The Beach House of Death!
- Kelly M. Hudson
- Jul 11, 2020
- 2 min read
Emily (Liana Liberato) and Randall (Noah Le Gros), a pair of college sweethearts, decide to take a little vacation at a beach house that Randall’s father owns. It’s supposed to be a getaway for the two of them to work on their troubled relationship. Emily wants to go to graduate school but Randall has dropped out of college and wants to drift for a while. All of this gets further complicated when they find that an older couple is living at the beach house already, unbeknownst to Randall, with the okay of Randall’s estranged father. This becomes a bit awkward, but both parties agree to make the best of it and spend the first night grilling out and eating cannabis edibles and getting to know one another. What they don’t know, but will soon discover, is that some strange infection is creeping in from the sea waters outside of the beach house. The next morning, things start to go horribly wrong, and Emily finds herself in a terrifying situation, as those around her are infected and changing, becoming…something else. She goes on the run to try and get to safety, to reach help, only to find this contagion has spread much farther than she thought. Can she escape this deadly new reality or will it finally consume her?

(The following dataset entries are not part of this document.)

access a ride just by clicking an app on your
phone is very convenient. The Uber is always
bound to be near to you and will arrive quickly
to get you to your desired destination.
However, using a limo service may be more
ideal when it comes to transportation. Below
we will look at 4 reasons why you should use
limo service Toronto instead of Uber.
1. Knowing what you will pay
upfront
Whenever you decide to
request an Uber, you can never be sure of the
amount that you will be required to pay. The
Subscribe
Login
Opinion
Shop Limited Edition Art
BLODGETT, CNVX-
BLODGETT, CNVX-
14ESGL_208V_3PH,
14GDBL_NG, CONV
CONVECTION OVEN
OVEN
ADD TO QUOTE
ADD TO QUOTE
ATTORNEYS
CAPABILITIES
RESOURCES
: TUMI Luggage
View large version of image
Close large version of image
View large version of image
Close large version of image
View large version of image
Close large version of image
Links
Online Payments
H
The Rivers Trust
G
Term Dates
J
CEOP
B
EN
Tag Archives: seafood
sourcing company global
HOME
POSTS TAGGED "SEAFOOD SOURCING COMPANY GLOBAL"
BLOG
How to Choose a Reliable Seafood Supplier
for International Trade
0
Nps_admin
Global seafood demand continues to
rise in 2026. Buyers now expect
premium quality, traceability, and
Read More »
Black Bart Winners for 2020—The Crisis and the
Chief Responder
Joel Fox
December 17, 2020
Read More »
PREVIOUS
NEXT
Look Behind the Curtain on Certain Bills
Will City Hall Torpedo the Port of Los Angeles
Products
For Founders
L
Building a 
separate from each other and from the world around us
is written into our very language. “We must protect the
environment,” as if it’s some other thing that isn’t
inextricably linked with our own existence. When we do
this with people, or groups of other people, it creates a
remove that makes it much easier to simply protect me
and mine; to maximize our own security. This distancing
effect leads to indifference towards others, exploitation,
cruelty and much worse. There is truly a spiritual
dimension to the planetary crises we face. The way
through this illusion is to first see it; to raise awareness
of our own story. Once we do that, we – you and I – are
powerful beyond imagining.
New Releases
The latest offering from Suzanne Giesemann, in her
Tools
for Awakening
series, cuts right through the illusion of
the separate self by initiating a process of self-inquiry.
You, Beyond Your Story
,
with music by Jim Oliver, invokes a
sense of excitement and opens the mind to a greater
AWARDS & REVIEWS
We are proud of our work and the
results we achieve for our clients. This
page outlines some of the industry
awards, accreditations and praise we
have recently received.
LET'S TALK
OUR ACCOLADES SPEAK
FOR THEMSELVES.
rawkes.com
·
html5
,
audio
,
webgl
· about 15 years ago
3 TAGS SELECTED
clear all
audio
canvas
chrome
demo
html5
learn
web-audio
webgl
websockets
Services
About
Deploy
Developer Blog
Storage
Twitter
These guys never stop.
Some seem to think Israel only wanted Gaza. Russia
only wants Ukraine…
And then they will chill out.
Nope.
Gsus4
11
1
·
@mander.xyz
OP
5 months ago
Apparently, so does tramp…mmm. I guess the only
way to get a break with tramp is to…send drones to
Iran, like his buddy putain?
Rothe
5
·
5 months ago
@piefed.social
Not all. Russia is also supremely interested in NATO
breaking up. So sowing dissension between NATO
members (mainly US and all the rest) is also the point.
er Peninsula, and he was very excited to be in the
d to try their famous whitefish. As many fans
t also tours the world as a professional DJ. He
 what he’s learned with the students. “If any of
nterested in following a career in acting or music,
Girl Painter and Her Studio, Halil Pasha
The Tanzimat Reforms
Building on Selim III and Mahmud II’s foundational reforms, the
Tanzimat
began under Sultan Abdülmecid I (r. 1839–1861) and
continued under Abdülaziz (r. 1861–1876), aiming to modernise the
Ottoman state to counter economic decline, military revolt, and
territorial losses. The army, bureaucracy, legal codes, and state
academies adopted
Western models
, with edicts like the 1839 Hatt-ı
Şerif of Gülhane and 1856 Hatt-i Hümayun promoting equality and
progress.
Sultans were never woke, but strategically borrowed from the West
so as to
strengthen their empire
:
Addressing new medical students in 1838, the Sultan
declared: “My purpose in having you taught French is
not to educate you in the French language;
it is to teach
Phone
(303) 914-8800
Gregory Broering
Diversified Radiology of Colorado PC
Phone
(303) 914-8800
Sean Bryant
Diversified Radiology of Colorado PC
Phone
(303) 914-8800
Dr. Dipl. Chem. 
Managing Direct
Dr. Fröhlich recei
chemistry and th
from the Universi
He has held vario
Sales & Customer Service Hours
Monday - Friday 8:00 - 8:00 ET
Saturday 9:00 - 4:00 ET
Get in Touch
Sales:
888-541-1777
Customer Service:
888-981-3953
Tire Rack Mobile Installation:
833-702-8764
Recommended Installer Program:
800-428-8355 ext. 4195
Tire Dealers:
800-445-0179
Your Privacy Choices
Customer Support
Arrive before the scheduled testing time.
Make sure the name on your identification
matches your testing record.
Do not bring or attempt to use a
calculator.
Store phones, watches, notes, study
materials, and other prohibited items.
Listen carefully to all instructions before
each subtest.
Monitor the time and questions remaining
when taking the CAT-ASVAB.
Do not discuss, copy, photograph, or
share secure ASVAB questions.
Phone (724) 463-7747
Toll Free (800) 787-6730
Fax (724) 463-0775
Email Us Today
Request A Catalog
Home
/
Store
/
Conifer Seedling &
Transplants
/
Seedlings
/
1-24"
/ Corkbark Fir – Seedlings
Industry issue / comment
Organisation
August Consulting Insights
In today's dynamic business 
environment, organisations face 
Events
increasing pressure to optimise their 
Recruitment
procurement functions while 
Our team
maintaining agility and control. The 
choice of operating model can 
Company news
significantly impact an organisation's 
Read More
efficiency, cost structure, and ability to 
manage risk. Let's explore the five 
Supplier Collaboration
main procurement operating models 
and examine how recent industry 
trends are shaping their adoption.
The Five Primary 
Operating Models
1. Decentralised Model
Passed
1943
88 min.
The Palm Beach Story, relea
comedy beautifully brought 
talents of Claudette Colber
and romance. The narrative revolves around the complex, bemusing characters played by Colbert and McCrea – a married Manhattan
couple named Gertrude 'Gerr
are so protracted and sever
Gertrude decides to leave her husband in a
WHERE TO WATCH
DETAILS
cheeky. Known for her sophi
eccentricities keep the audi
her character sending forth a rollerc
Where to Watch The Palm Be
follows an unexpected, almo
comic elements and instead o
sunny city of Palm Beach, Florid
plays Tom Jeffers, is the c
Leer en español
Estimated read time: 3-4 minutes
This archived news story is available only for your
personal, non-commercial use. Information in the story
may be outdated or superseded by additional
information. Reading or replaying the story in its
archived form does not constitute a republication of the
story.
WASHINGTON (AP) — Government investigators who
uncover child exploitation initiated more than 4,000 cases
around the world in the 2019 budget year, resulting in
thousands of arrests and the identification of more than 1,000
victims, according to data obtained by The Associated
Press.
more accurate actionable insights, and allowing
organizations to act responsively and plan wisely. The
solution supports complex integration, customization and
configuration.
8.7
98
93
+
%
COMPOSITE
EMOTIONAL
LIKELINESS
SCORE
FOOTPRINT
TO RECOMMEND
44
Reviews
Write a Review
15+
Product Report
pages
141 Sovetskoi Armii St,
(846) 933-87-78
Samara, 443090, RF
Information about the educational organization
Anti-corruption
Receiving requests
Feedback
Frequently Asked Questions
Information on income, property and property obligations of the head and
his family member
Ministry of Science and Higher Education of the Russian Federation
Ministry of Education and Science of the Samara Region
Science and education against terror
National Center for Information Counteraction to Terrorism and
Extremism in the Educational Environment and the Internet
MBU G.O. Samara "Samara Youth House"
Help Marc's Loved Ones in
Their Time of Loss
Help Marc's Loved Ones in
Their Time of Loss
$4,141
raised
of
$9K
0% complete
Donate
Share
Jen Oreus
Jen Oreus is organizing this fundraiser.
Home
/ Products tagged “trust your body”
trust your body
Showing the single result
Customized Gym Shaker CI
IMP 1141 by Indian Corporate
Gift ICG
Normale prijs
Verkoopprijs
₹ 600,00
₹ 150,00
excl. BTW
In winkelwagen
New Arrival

The Beach House is the kind of film that takes its time. That’s not to say that it’s boring in any way because it’s not. There is an uneasy dread that slowly creeps its way into the story and into the lives of the characters, soaking in bit by bit. Nothing is ever quite what it seems and each of the characters feel untrustworthy, even our main protagonist Emily. They’re all hiding something, or giving off the vibe that they’re hiding something, and all of their relations feel very superficial and distant. A gathering of a pair of couples becomes as uncomfortable as possibly with nary a monster or villain in sight. And then the real horror begins, about fifty minutes in, when these strange things wash ashore, and it just gets crazier from there. This is equal parts Body Horror mixed with Cosmic Horror, as the natural world around our characters is changing by the second, and Emily and the others are trying to keep up as best they can. Their humanity is tested to its limits, but it all seems so hopeless, especially when the very air they breathe appears to be infected with whatever it is that’s going on out there. Wonderfully paranoid, crushingly hopeless, The Beach House vibrates with terror, with horrors growing under the skin and in the mind, erupting forth and pushing humanity into a new phase of existence. Or is it? Maybe they’ve all just gone crazy from the infection.
Highly recommended for those who love their visceral thrills mixed with a heady mindfuck, this new film by Jeffrey A. Brown is a real, terrifying experience. And in our Covid-19 reality, this might hit a little too close to home for some. Just be a little patient at the beginning, and soon you’ll be sucked into the mystery and the horror. After watching this, your next trip to the beach won’t be quite as much fun.